His wife reported to Bitter Winter that he was told they would be “treated as anti-Party elements” if they did not stop going to church. 

A member of the Three-Self Church, who is a woman in her 80s who lives in the province of Jiangxi, reported that she lost her government aid after she said “Thank God” upon receiving a subsidy payment. 

“They expected me to praise the kindness of the Communist Party instead,” she reported.

In April, another elderly woman from the Henan province reported that her minimum living allowance was canceled when officials discovered a cross on her house’s door. The woman, who is a diabetic and needs frequent injections, lost all government aid due to her religious beliefs. 

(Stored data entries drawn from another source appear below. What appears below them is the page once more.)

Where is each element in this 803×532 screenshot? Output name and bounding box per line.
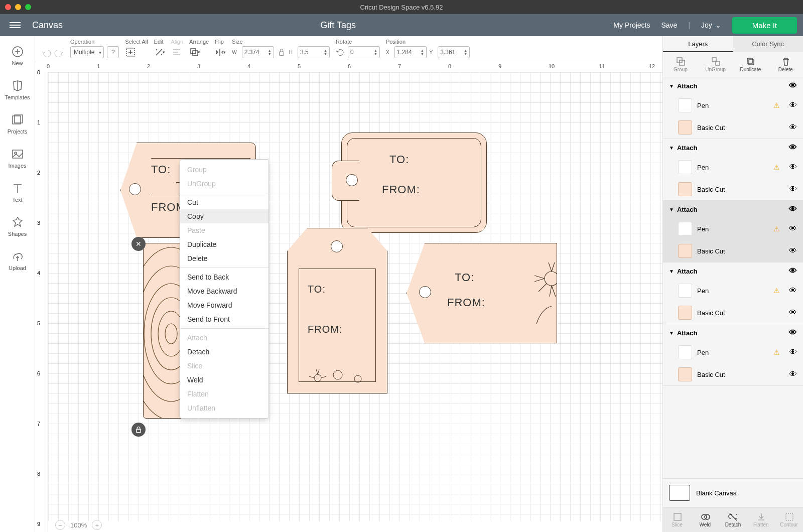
visibility-icon[interactable]: 👁	[789, 246, 797, 255]
height-input[interactable]: 3.5▲▼	[298, 46, 330, 58]
flip-button[interactable]: ▾	[215, 47, 226, 58]
nav-upload[interactable]: Upload	[0, 246, 35, 275]
visibility-icon[interactable]: 👁	[789, 328, 797, 337]
visibility-icon[interactable]: 👁	[789, 224, 797, 233]
my-projects-link[interactable]: My Projects	[613, 21, 650, 29]
layer-group-head[interactable]: ▼Attach👁	[663, 324, 803, 341]
visibility-icon[interactable]: 👁	[789, 308, 797, 317]
visibility-icon[interactable]: 👁	[789, 205, 797, 214]
visibility-icon[interactable]: 👁	[789, 143, 797, 152]
tag-shape-3[interactable]: TO: FROM:	[287, 228, 387, 393]
context-detach[interactable]: Detach	[180, 345, 269, 359]
layer-row[interactable]: Pen⚠👁	[663, 156, 803, 178]
layer-group-head[interactable]: ▼Attach👁	[663, 262, 803, 280]
context-send-to-back[interactable]: Send to Back	[180, 270, 269, 284]
layer-row[interactable]: Basic Cut👁	[663, 363, 803, 385]
selectall-label: Select All	[125, 39, 148, 45]
nav-projects[interactable]: Projects	[0, 109, 35, 139]
images-icon	[11, 148, 24, 161]
group-action: Group	[663, 52, 698, 77]
layer-row[interactable]: Pen⚠👁	[663, 341, 803, 363]
nav-images[interactable]: Images	[0, 144, 35, 173]
layer-group-head[interactable]: ▼Attach👁	[663, 139, 803, 156]
svg-rect-6	[191, 49, 196, 54]
delete-action[interactable]: Delete	[768, 52, 803, 77]
layers-tab[interactable]: Layers	[663, 36, 733, 52]
layer-row[interactable]: Basic Cut👁	[663, 240, 803, 262]
edit-button[interactable]: ▾	[154, 47, 165, 58]
visibility-icon[interactable]: 👁	[789, 348, 797, 357]
nav-shapes[interactable]: Shapes	[0, 212, 35, 241]
tag-shape-2[interactable]: TO: FROM:	[341, 132, 487, 233]
colorsync-tab[interactable]: Color Sync	[733, 36, 804, 52]
context-delete[interactable]: Delete	[180, 251, 269, 265]
maximize-window[interactable]	[25, 4, 31, 10]
menu-button[interactable]	[0, 21, 30, 30]
project-title[interactable]: Gift Tags	[63, 20, 613, 31]
layer-row[interactable]: Pen⚠👁	[663, 94, 803, 116]
edit-label: Edit	[154, 39, 165, 45]
visibility-icon[interactable]: 👁	[789, 101, 797, 110]
visibility-icon[interactable]: 👁	[789, 370, 797, 379]
layer-row[interactable]: Pen⚠👁	[663, 218, 803, 240]
hamburger-icon	[10, 21, 21, 30]
visibility-icon[interactable]: 👁	[789, 163, 797, 172]
layer-row[interactable]: Basic Cut👁	[663, 116, 803, 139]
context-send-to-front[interactable]: Send to Front	[180, 312, 269, 326]
visibility-icon[interactable]: 👁	[789, 123, 797, 132]
delete-handle[interactable]: ✕	[131, 237, 146, 251]
arrange-button[interactable]: ▾	[189, 47, 200, 58]
nav-text-label: Text	[12, 197, 22, 203]
left-sidebar: New Templates Projects Images Text Shape…	[0, 36, 35, 532]
visibility-icon[interactable]: 👁	[789, 267, 797, 276]
context-weld[interactable]: Weld	[180, 373, 269, 387]
visibility-icon[interactable]: 👁	[789, 185, 797, 194]
layer-row[interactable]: Basic Cut👁	[663, 302, 803, 324]
layer-row[interactable]: Basic Cut👁	[663, 178, 803, 200]
window-controls	[5, 4, 31, 10]
undo-icon[interactable]	[41, 47, 51, 57]
minimize-window[interactable]	[15, 4, 21, 10]
svg-rect-3	[13, 150, 23, 158]
visibility-icon[interactable]: 👁	[789, 81, 797, 90]
operation-help[interactable]: ?	[107, 46, 119, 58]
context-cut[interactable]: Cut	[180, 195, 269, 209]
context-move-backward[interactable]: Move Backward	[180, 284, 269, 298]
zoom-in[interactable]: +	[92, 520, 102, 530]
y-input[interactable]: 3.361▲▼	[438, 46, 470, 58]
operation-select[interactable]: Multiple	[70, 46, 104, 58]
close-window[interactable]	[5, 4, 11, 10]
nav-shapes-label: Shapes	[8, 231, 27, 237]
lock-handle[interactable]	[131, 423, 146, 437]
rotate-input[interactable]: 0▲▼	[348, 46, 380, 58]
lock-icon[interactable]	[277, 48, 286, 57]
x-input[interactable]: 1.284▲▼	[394, 46, 427, 58]
w-label: W	[232, 50, 236, 55]
context-copy[interactable]: Copy	[180, 209, 269, 223]
select-all-button[interactable]	[125, 47, 136, 58]
tag-shape-4[interactable]: TO: FROM:	[407, 243, 557, 343]
width-input[interactable]: 2.374▲▼	[242, 46, 274, 58]
canvas[interactable]: 01234567891011121314 012345678910 TO: FR…	[35, 61, 662, 532]
redo-icon[interactable]	[54, 47, 64, 57]
make-it-button[interactable]: Make It	[732, 17, 797, 34]
context-move-forward[interactable]: Move Forward	[180, 298, 269, 312]
blank-canvas-row[interactable]: Blank Canvas	[663, 478, 803, 507]
nav-new[interactable]: New	[0, 41, 35, 70]
machine-selector[interactable]: Joy ⌄	[701, 21, 721, 29]
layer-group-head[interactable]: ▼Attach👁	[663, 201, 803, 218]
zoom-out[interactable]: −	[55, 520, 65, 530]
detach-action[interactable]: Detach	[719, 507, 747, 532]
save-link[interactable]: Save	[661, 21, 677, 29]
context-duplicate[interactable]: Duplicate	[180, 237, 269, 251]
context-flatten: Flatten	[180, 387, 269, 401]
y-label: Y	[430, 50, 433, 55]
weld-action[interactable]: Weld	[691, 507, 719, 532]
layer-group-head[interactable]: ▼Attach👁	[663, 77, 803, 94]
duplicate-action[interactable]: Duplicate	[733, 52, 768, 77]
nav-text[interactable]: Text	[0, 178, 35, 207]
visibility-icon[interactable]: 👁	[789, 286, 797, 295]
context-unflatten: Unflatten	[180, 401, 269, 415]
layer-row[interactable]: Pen⚠👁	[663, 280, 803, 302]
nav-templates[interactable]: Templates	[0, 75, 35, 104]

In Shandong province, officials raided the home of a Christian man and posted images of Mao and Xi Jinping. The Christian told Bitter Winter that Mao and Xi Jinping were the “greatest Gods.” 

“If you want to worship somebody, they are the ones,” the official told the man in Shandong. 

Since 2015, the Communist government has pushed forward with a program of “sinicization” of religion. Regular reports of churches being demolished, priests and bishops being harassed and arrested, and strict censorship being imposed on religious teaching continue to emerge from the country.

In some areas, churches were made to remove displays of the decalogue and replace them with sayings of president Xi Xinping. 

In Xinjiang, anywhere from 900,000 to 1.8 million mostly-Muslim Uyghurs are estimated to be in the system of more than 1,300 detention camps set up by Chinese authorities, ostensibly for “re-education” purposes. Survivors have reported indoctrination, beatings, forced labor, forced abortions and sterilizations, and torture in the camps.